The concept of evaluating training efficiency is not new, but performing such an analysis has proven prohibitively challenging. Fletcher and Chatelier [2] described the goal of combining assessments of training and cost effectiveness for military training and identified barriers to conducting such an analysis. Training outcomes are difficult to quantify in financial terms. Additionally, modeling the cost element structure associated with developing, delivering and sustaining military training is in itself very complex [3]. Despite this, the Department of Defense does evaluate the cost of implementing any technology prior to a procurement. On the other hand, TEA is rarely conducted, and if so, it is typically not conducted well. Improving the TEA process, then, would go a long way toward improving our understanding of the true value of simulation-based training.

Why is TEA conducted so rarely? Evaluating military simulation as an effective means of instruction is not a new problem, and best practices for conducting TEA have been well-documented [4, 5]. Despite ample evidence to the contrary [6], an attitude that simply replicating the operational environment to the highest fidelity possible is sufficient to guarantee effective training persists in the military community. While the U.S. Defense laboratories are funded to conduct training research, acquiring troop support and equipment for data collection is consistently difficult. A more challenging issue, however, is a lack of objective, valid measures of warfighter performance during training events. Typically, performance is assessed either subjectively by an instructor or through a single qualification score at the end of a training event. These data are typically insufficient to conduct the experimental comparisons required to evaluate training effectiveness. More importantly, this level of performance assessment does not speak to the root cause of errors warfighters may make during training.

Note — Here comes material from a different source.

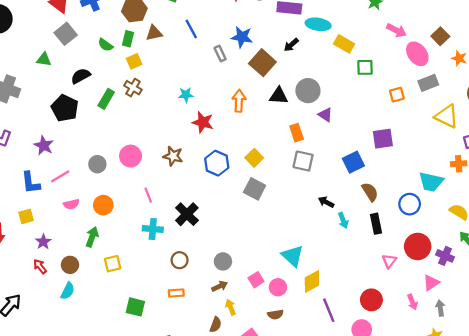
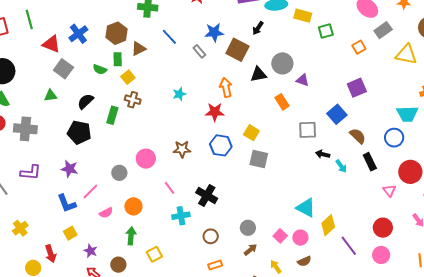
red star: (203, 122) -> (215, 112), moved
gray square: (303, 161) -> (308, 130), moved
yellow arrow: (231, 307) -> (276, 267), moved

What is needed is a methodology to develop objective measures and metrics of warfighter performance within simulator systems. These metrics could be generated using the data simulators currently use to drive the training curriculum they provide. Currently, these metrics are not calculated, largely because training systems developers are not required to do so. In addition, there is no guidance for these developers with regard to how to identify the appropriate metrics for use in these systems.

In this paper, we describe ongoing research efforts aimed at improving Army training effectiveness through the use of interoperable performance data. This work focuses on two critical warfighting domains: crew gunnery and basic rifle marksmanship. Using the Experience API (xAPI) as a means of standardizing performance data, we demonstrate the extent to which TEA can be improved. Importantly, our research also speaks to the larger challenge of assessing training efficiency through performance assessment.

1.1 Assessing the Effectiveness of Simulation-Based Training

Training effectiveness is usually thought of as the extent to which learners gain an understanding of a content domain as a result of a training intervention. As such, TEA has historically used assessments of learner knowledge as criteria. One enduring model for conducting these evaluations is Donald Kirkpatrick’s Four Levels [7]. Using this approach, training effectiveness is evaluated based on four criteria, or levels. Level 1, “Reaction,” focuses on the extent to which trainees enjoy the learning experience, which is usually assessed by a questionnaire at the end of the training. At Level 2, “Learning,” effectiveness is conceptualized as a change in knowledge gained, skills acquired, or attitudes changed as a result of the intervention. Level 3, “Behavior,” refers to the extent to which the training event influences subsequent actions. This is usually operationalized as an assessment of learner performance on the job by a third party, such as a supervisor or peer. Finally, the fourth level, “Results,” describes the overall impact of a training intervention on the organization as a whole. In a corporate setting, Level 4 is often assessed in terms of a company’s productivity or profitability. Defining the value of a training event on this level is challenging, and is rarely achieved. The benefits to an organization are not immediately evident, and determining them requires a long-term assessment strategy. Further, isolating the effects of a single intervention in the context of larger organizational shifts that naturally happen over time is difficult.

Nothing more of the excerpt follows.